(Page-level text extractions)
····················

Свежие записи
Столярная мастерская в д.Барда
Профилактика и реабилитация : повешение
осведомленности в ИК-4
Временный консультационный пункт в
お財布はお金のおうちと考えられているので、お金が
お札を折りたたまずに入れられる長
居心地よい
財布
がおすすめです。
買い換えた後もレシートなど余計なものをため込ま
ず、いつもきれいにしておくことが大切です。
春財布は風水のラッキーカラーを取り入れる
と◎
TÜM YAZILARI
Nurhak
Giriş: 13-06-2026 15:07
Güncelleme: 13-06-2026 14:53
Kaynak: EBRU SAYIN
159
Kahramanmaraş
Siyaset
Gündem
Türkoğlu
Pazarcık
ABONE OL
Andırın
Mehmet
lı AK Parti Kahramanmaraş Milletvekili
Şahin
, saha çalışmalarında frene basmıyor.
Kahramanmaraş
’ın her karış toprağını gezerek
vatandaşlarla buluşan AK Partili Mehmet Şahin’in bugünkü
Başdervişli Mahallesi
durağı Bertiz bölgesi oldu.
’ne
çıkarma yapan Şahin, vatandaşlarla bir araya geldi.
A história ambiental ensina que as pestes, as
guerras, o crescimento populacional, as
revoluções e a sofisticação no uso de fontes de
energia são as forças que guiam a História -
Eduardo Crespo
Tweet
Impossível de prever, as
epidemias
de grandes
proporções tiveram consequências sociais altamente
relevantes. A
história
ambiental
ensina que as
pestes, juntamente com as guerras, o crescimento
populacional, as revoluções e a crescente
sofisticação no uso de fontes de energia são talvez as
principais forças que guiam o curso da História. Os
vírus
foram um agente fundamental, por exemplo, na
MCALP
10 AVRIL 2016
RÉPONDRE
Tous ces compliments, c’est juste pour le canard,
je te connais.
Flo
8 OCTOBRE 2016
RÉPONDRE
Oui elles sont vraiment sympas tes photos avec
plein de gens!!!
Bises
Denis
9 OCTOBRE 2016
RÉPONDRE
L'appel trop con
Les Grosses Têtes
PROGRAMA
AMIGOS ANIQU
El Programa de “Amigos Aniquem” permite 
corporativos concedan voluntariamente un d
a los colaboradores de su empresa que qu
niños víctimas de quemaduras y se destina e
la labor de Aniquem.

····················

Return only the lines running from the line with "guerras, o crescimento populacional, as" to the last line of the records, both included, exactly as written.

[Exercise response]:
guerras, o crescimento populacional, as
revoluções e a sofisticação no uso de fontes de
energia são as forças que guiam a História -
Eduardo Crespo
Tweet
Impossível de prever, as
epidemias
de grandes
proporções tiveram consequências sociais altamente
relevantes. A
história
ambiental
ensina que as
pestes, juntamente com as guerras, o crescimento
populacional, as revoluções e a crescente
sofisticação no uso de fontes de energia são talvez as
principais forças que guiam o curso da História. Os
vírus
foram um agente fundamental, por exemplo, na
MCALP
10 AVRIL 2016
RÉPONDRE
Tous ces compliments, c’est juste pour le canard,
je te connais.
Flo
8 OCTOBRE 2016
RÉPONDRE
Oui elles sont vraiment sympas tes photos avec
plein de gens!!!
Bises
Denis
9 OCTOBRE 2016
RÉPONDRE
L'appel trop con
Les Grosses Têtes
PROGRAMA
AMIGOS ANIQU
El Programa de “Amigos Aniquem” permite 
corporativos concedan voluntariamente un d
a los colaboradores de su empresa que qu
niños víctimas de quemaduras y se destina e
la labor de Aniquem.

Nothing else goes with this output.